Because of its excellent negative predictive value for diagnosing coronary stenoses, multislice computed tomography (MSCT) may be a way to assess the absence of significant coronary stenosis. We discussed its place in aeromedical decision-making for aircrew members with a low level of cardiovascular risk factors and acquired left bundle branch block (LBBB).


During the period 2002-2004, 12 male aircrew members (mean age: 42.9 yr) with acquired LBBB were admitted to our cardiovascular and aeronautical department. The exploration of LBBB was classical, including an electrophysiological study, the usual coronary angiography, and MSCT. All the morphological explorations of the coronary tree were normal.
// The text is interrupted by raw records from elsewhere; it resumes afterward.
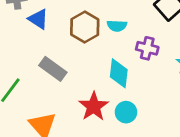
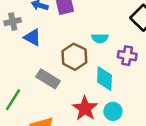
brown hexagon: (85, 27) -> (74, 57), moved

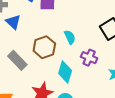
cyan semicircle: (100, 38) -> (70, 37), turned -128

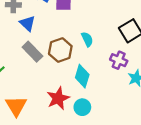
purple cross: (89, 58) -> (119, 60), moved
gray rectangle: (17, 60) -> (32, 52), moved

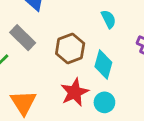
brown hexagon: (60, 50) -> (70, 48), moved
gray rectangle: (32, 52) -> (23, 38), moved

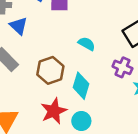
cyan semicircle: (109, 19) -> (87, 44), turned -35

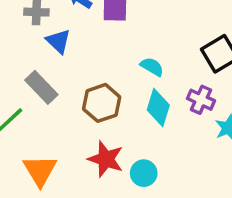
cyan diamond: (81, 86) -> (158, 108), moved
red star: (54, 111) -> (106, 159), turned -30

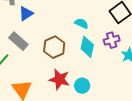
blue triangle: (58, 41) -> (26, 13), turned 49
purple cross: (201, 100) -> (112, 40), turned -35

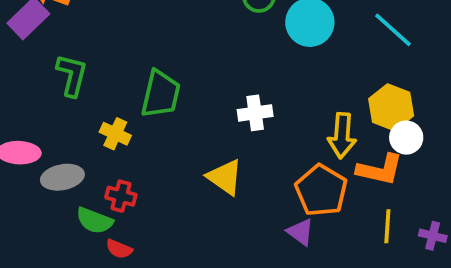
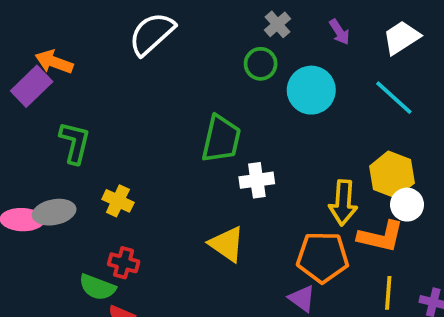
green trapezoid: (161, 94) -> (221, 139), moved
gray ellipse: (62, 177) -> (54, 212), moved
orange pentagon: (321, 190) -> (323, 257), turned -30

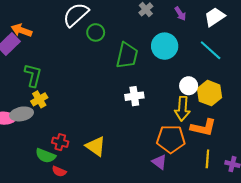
green circle: (261, 64) -> (96, 32), moved
green trapezoid: (221, 139) -> (127, 55), moved
yellow cross: (118, 201) -> (39, 99), moved, turned 35
white circle: (407, 205) -> (189, 86), moved
yellow triangle: (227, 244) -> (96, 146), moved

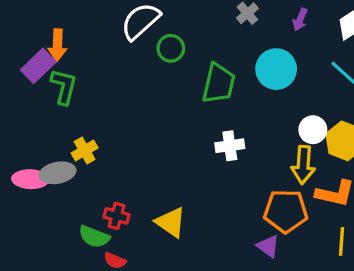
purple arrow: (180, 14) -> (300, 20), turned 56
orange arrow: (22, 30) -> (57, 45), turned -108
green L-shape: (33, 75) -> (64, 87), moved

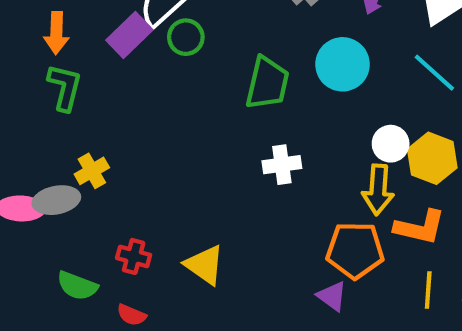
green circle: (171, 48) -> (186, 37), moved
purple rectangle: (38, 66) -> (129, 35), moved
green semicircle: (94, 237) -> (77, 286), moved

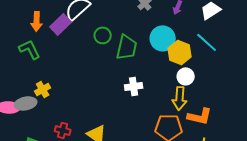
orange arrow: (56, 33) -> (37, 21), moved
green circle: (186, 37) -> (103, 35), moved
green L-shape: (65, 87) -> (30, 49), turned -40
yellow hexagon: (432, 158) -> (180, 52), moved

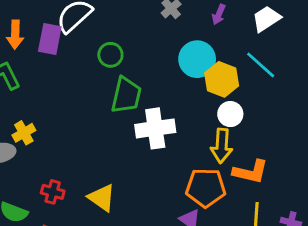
purple rectangle: (61, 24) -> (50, 39), turned -35
green trapezoid: (127, 47) -> (126, 95), moved
white cross: (134, 86) -> (155, 128), size x1.5

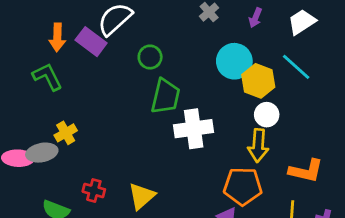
purple rectangle: (50, 39) -> (91, 42), turned -64
orange L-shape: (251, 172) -> (306, 171), moved
yellow triangle: (102, 198) -> (142, 196), turned 44

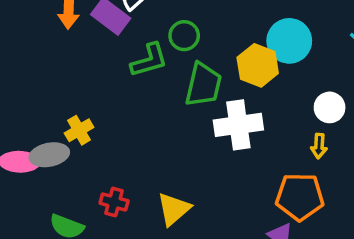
green L-shape: (47, 77) -> (149, 60), moved, turned 100
yellow hexagon: (258, 81) -> (258, 65), moved
yellow arrow: (258, 146) -> (319, 146), size x0.6

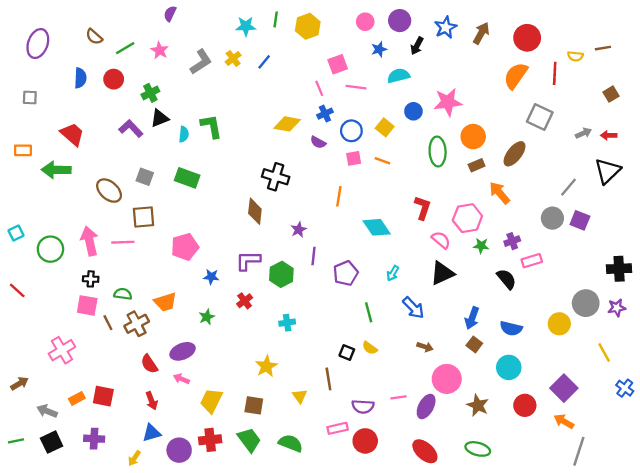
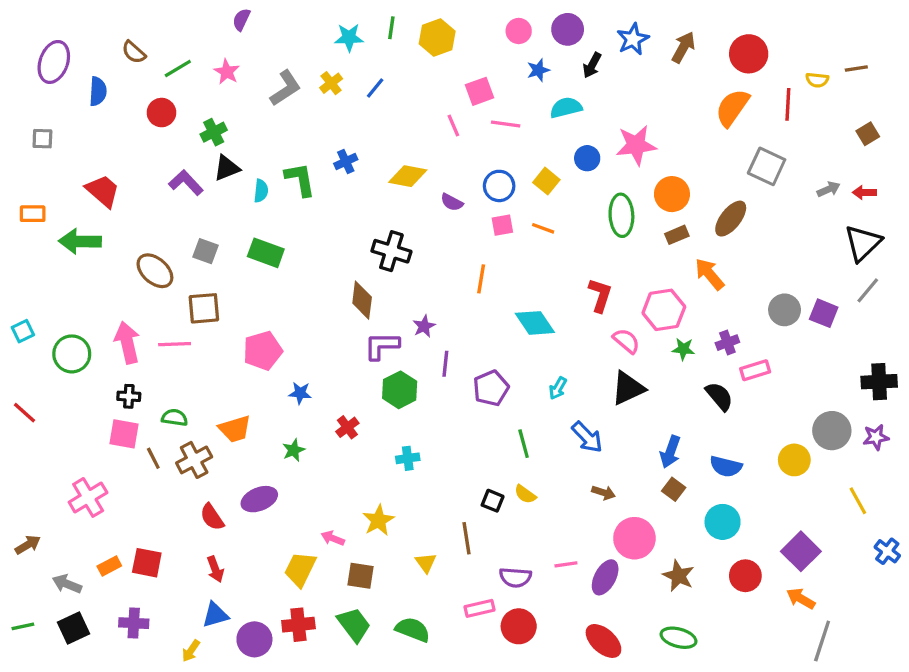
blue semicircle: (80, 78) -> (98, 91), moved
blue cross: (325, 114) -> (346, 161), moved
gray line: (568, 187) -> (868, 290), moved
purple L-shape: (248, 261) -> (382, 346), moved
pink arrow: (181, 379) -> (333, 538), moved

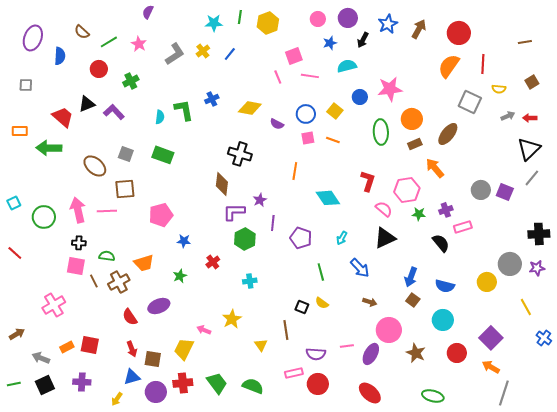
yellow semicircle: (817, 80) -> (499, 89), moved
black triangle: (227, 168) -> (87, 104), moved
purple pentagon: (491, 388) -> (301, 238), turned -30
brown square: (360, 576) -> (153, 359), moved
green ellipse: (679, 638) -> (433, 396), moved

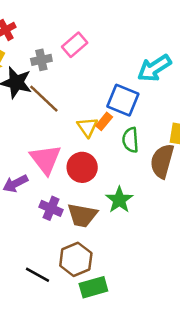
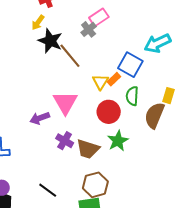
gray cross: (41, 60) -> (89, 29), moved, turned -35
red circle: (82, 167) -> (109, 112), moved
brown hexagon: (76, 259) -> (95, 185), moved

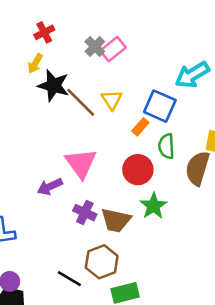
gray cross: (89, 29) -> (95, 47), moved
yellow triangle: (100, 82) -> (112, 100), moved
brown hexagon: (95, 185) -> (102, 262), moved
In addition to complex electrophysiological mechanisms, coronary artery disease (CAD) is suspected, but remains infrequent in some EKG findings such as acquired LBBB, especially for patients with low cardiovascular risk factors as demonstrated with our aircrew members. However, in aerospace medicine the expert needs to prove the absence of CAD. The use of standard examinations (exercise stress test, stress myocardial scintigraphy, etc.) is controversial because of artifacts and a conventional coronary angiography is necessary. According to previous studies, including using a validated technique in our department (with 16-slice computed tomography), the excellent negative predictive value of MSCT (97 to 99%) may be a way to avoid invasive exploration during the investigation of a newly acquired LBBB in aviators with low cardiovascular risk.